Start of DATA RECORDS

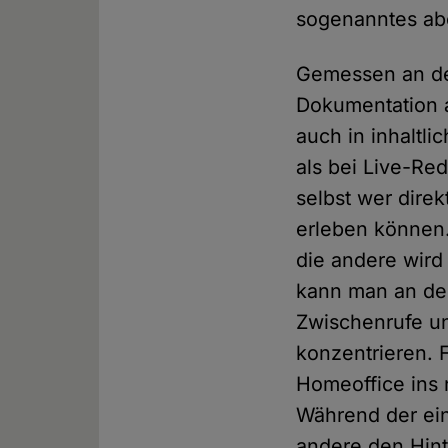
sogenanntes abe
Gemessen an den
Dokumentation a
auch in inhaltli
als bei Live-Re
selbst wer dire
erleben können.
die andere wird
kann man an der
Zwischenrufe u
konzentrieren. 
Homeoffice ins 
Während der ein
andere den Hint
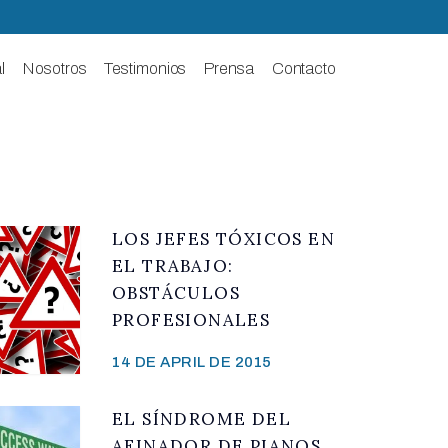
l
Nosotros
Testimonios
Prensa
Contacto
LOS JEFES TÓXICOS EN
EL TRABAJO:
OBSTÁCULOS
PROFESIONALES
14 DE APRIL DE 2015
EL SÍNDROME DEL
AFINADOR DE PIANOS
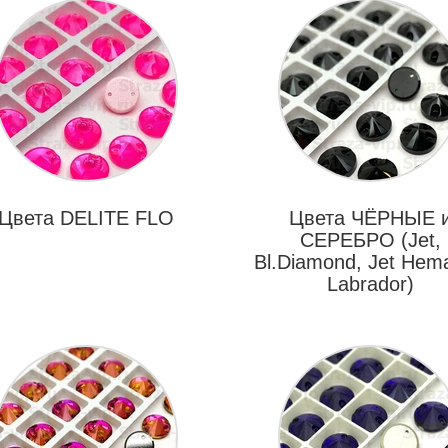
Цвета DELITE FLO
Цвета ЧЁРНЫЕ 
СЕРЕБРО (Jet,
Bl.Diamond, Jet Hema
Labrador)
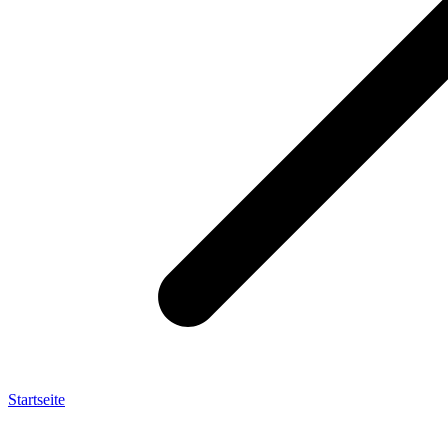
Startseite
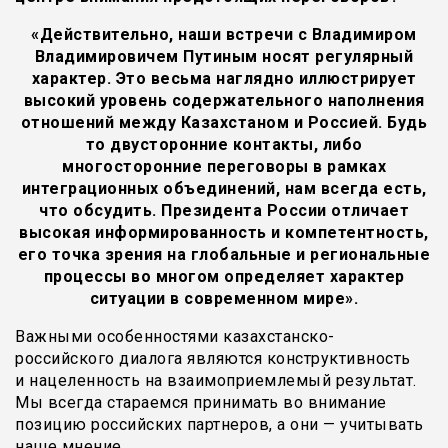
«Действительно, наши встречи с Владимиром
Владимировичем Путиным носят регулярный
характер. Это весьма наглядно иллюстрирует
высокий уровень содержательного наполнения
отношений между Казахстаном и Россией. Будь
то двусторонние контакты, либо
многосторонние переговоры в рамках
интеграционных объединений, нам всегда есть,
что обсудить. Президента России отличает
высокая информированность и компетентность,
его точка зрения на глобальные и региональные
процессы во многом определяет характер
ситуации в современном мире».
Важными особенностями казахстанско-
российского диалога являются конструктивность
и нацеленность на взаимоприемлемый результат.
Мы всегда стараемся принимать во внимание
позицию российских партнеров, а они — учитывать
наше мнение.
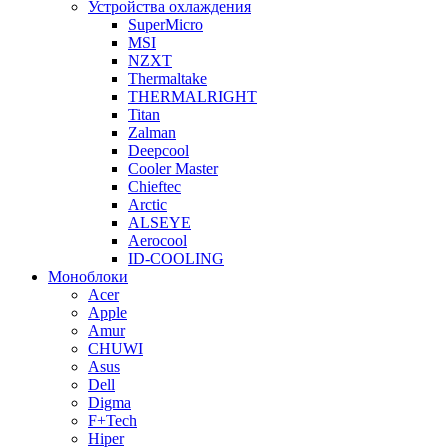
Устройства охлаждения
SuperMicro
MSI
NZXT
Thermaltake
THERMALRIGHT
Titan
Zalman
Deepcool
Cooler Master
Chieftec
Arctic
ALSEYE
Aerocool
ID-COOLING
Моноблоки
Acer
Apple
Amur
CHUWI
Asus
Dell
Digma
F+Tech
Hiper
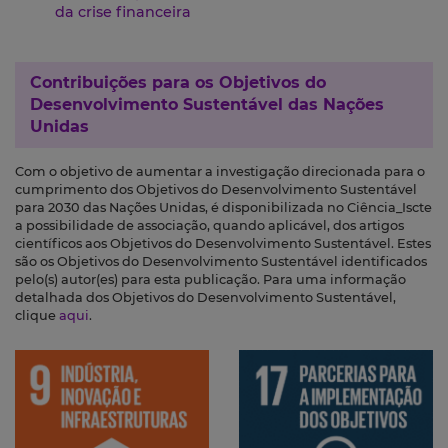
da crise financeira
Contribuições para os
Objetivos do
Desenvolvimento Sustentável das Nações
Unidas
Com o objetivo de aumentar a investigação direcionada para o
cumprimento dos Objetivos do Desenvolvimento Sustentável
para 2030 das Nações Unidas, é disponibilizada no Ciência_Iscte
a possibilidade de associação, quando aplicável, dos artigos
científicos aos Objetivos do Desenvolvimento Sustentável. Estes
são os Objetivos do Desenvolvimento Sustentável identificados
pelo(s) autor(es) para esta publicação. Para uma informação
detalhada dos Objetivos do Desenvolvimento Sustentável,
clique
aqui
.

End of DATA RECORDS

[INSTRUCTIONS FOR THE TASK]: From the first line to the last, set down the records exactly, leaving out images.

[EXERCISE RESULT]:
sogenanntes abe
Gemessen an den
Dokumentation a
auch in inhaltli
als bei Live-Re
selbst wer dire
erleben können.
die andere wird
kann man an der
Zwischenrufe u
konzentrieren. 
Homeoffice ins 
Während der ein
andere den Hint
l
Nosotros
Testimonios
Prensa
Contacto
LOS JEFES TÓXICOS EN
EL TRABAJO:
OBSTÁCULOS
PROFESIONALES
14 DE APRIL DE 2015
EL SÍNDROME DEL
AFINADOR DE PIANOS
Цвета DELITE FLO
Цвета ЧЁРНЫЕ 
СЕРЕБРО (Jet,
Bl.Diamond, Jet Hema
Labrador)
Startseite
«Действительно, наши встречи с Владимиром
Владимировичем Путиным носят регулярный
характер. Это весьма наглядно иллюстрирует
высокий уровень содержательного наполнения
отношений между Казахстаном и Россией. Будь
то двусторонние контакты, либо
многосторонние переговоры в рамках
интеграционных объединений, нам всегда есть,
что обсудить. Президента России отличает
высокая информированность и компетентность,
его точка зрения на глобальные и региональные
процессы во многом определяет характер
ситуации в современном мире».
Важными особенностями казахстанско-
российского диалога являются конструктивность
и нацеленность на взаимоприемлемый результат.
Мы всегда стараемся принимать во внимание
позицию российских партнеров, а они — учитывать
наше мнение.
Устройства охлаждения
SuperMicro
MSI
NZXT
Thermaltake
THERMALRIGHT
Titan
Zalman
Deepcool
Cooler Master
Chieftec
Arctic
ALSEYE
Aerocool
ID-COOLING
Моноблоки
Acer
Apple
Amur
CHUWI
Asus
Dell
Digma
F+Tech
Hiper
da crise financeira
Contribuições para os
Objetivos do
Desenvolvimento Sustentável das Nações
Unidas
Com o objetivo de aumentar a investigação direcionada para o
cumprimento dos Objetivos do Desenvolvimento Sustentável
para 2030 das Nações Unidas, é disponibilizada no Ciência_Iscte
a possibilidade de associação, quando aplicável, dos artigos
científicos aos Objetivos do Desenvolvimento Sustentável. Estes
são os Objetivos do Desenvolvimento Sustentável identificados
pelo(s) autor(es) para esta publicação. Para uma informação
detalhada dos Objetivos do Desenvolvimento Sustentável,
clique
aqui
.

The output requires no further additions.